- _What you are asked to do_
Of the lines listed below, return exactly those that run from the line containing "Open Access Publishing (435, 752)" through the line containing "Frequently Asked Questions (FAQ) (1091, 691)", both included.
=== Supplied data ===
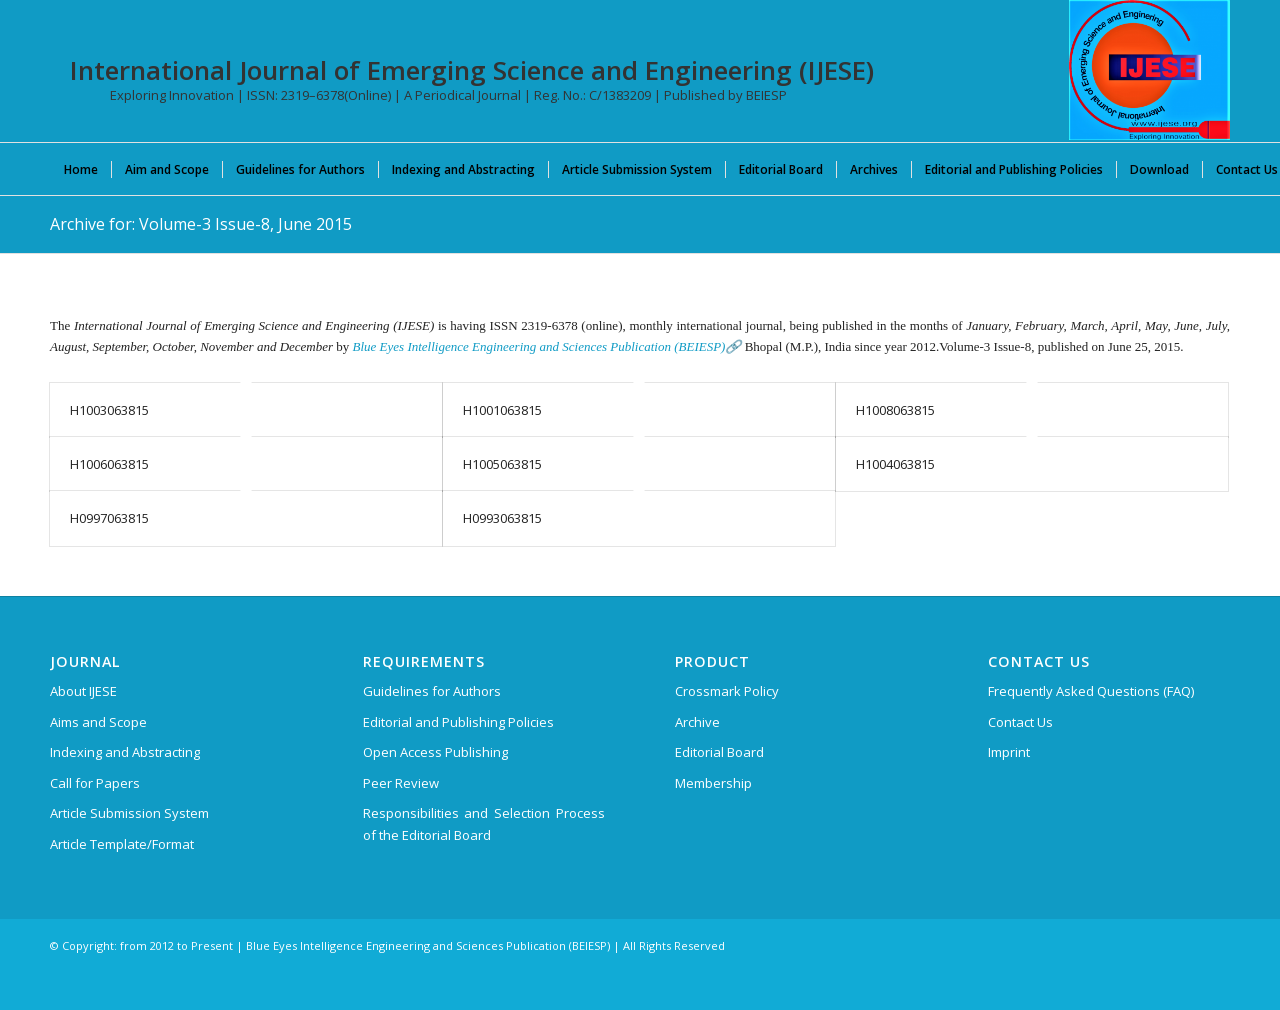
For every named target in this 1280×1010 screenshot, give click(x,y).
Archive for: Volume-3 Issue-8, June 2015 (201, 224)
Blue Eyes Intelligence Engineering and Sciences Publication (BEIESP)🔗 (547, 346)
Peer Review (401, 783)
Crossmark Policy (727, 691)
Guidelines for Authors (432, 691)
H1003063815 (109, 410)
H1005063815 (502, 464)
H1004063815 (895, 464)
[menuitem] (81, 169)
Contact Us (1020, 722)
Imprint (1009, 752)
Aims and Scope (98, 722)
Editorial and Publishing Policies (458, 722)
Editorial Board (719, 752)
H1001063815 (502, 410)
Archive (697, 722)
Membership (713, 783)
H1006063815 (109, 464)
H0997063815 (109, 518)
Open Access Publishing (435, 752)
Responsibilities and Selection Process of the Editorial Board (484, 823)
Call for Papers (95, 783)
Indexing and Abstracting (125, 752)
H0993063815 (502, 518)
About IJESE (83, 691)
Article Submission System (129, 813)
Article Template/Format (122, 844)
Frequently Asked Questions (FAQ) (1091, 691)
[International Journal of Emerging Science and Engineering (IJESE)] (1149, 70)
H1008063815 (895, 410)
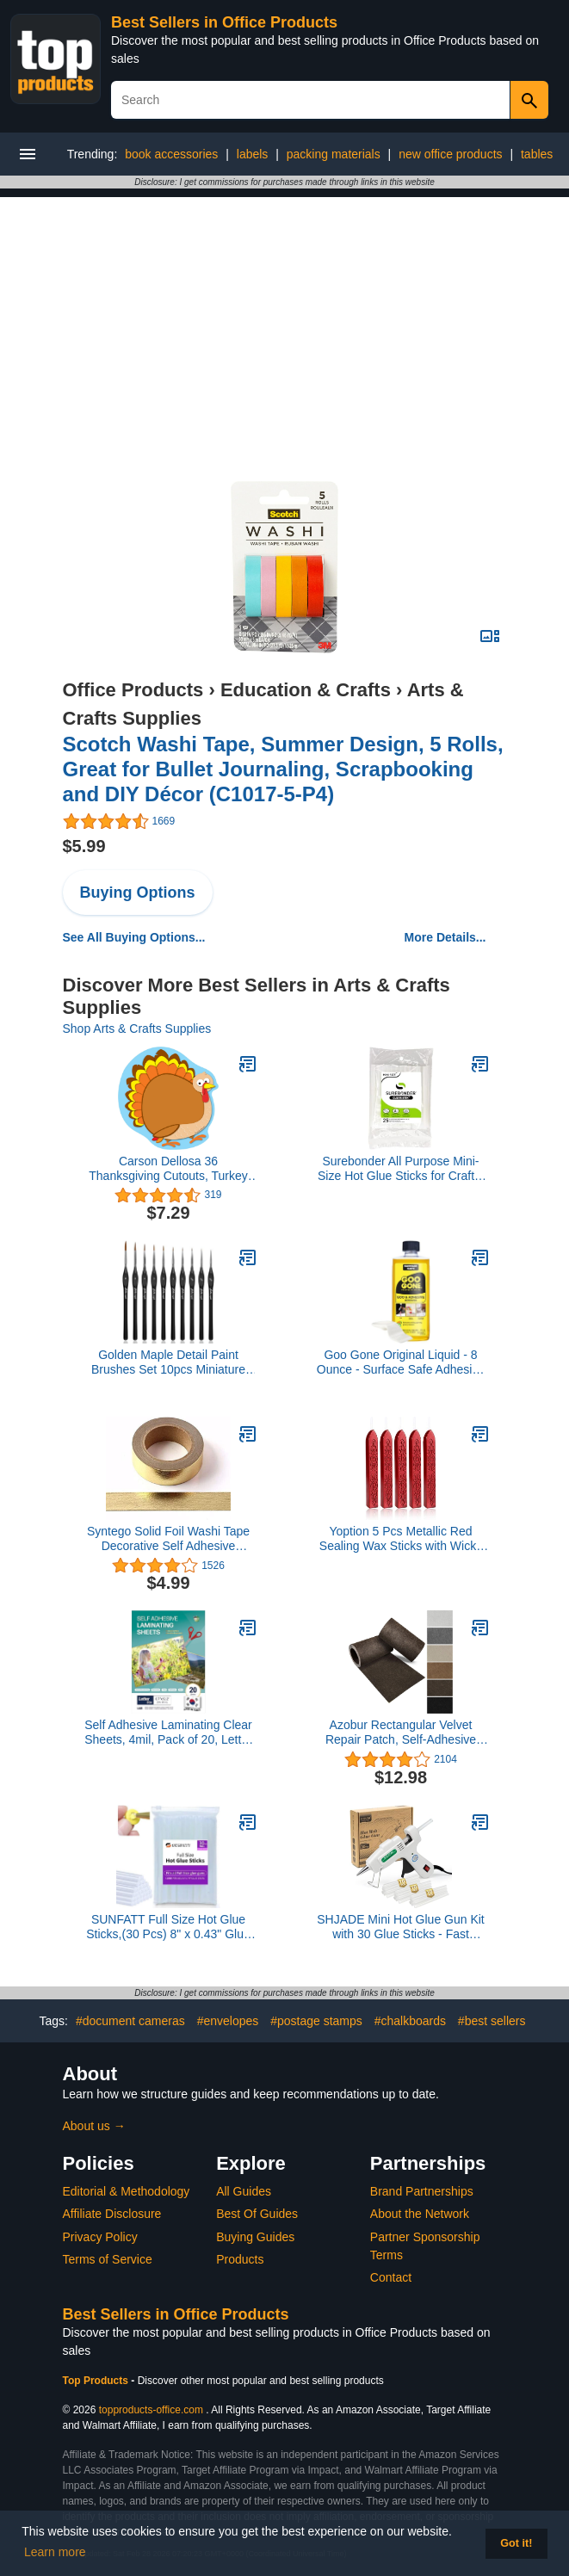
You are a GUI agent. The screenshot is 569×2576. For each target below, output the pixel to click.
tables (537, 154)
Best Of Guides (257, 2214)
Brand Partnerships (421, 2191)
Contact (390, 2277)
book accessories (171, 154)
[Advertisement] (285, 317)
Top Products (97, 2381)
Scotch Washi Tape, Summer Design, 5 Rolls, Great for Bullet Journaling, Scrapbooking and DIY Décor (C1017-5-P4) (283, 769)
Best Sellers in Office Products (224, 22)
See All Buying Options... (134, 937)
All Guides (243, 2191)
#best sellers (492, 2021)
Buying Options (137, 892)
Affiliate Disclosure (112, 2214)
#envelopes (228, 2021)
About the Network (419, 2214)
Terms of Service (107, 2259)
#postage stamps (316, 2021)
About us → (94, 2126)
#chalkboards (410, 2021)
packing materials (333, 154)
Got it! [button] (516, 2543)
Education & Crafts (305, 690)
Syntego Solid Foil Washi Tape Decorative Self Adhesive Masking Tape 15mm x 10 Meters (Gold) (168, 1539)
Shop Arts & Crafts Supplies (137, 1028)
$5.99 (84, 846)
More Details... (445, 937)
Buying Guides (255, 2237)
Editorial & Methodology (126, 2191)
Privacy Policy (100, 2237)
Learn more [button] (55, 2552)
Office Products (133, 690)
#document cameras (130, 2021)
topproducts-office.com (151, 2410)
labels (253, 154)
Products (239, 2259)
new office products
===
- _Solution below_
Open Access Publishing (435, 752)
Responsibilities and Selection Process of the Editorial Board (484, 823)
Call for Papers (95, 783)
Indexing and Abstracting (125, 752)
H0993063815 (502, 518)
About IJESE (83, 691)
Article Submission System (129, 813)
Article Template/Format (122, 844)
Frequently Asked Questions (FAQ) (1091, 691)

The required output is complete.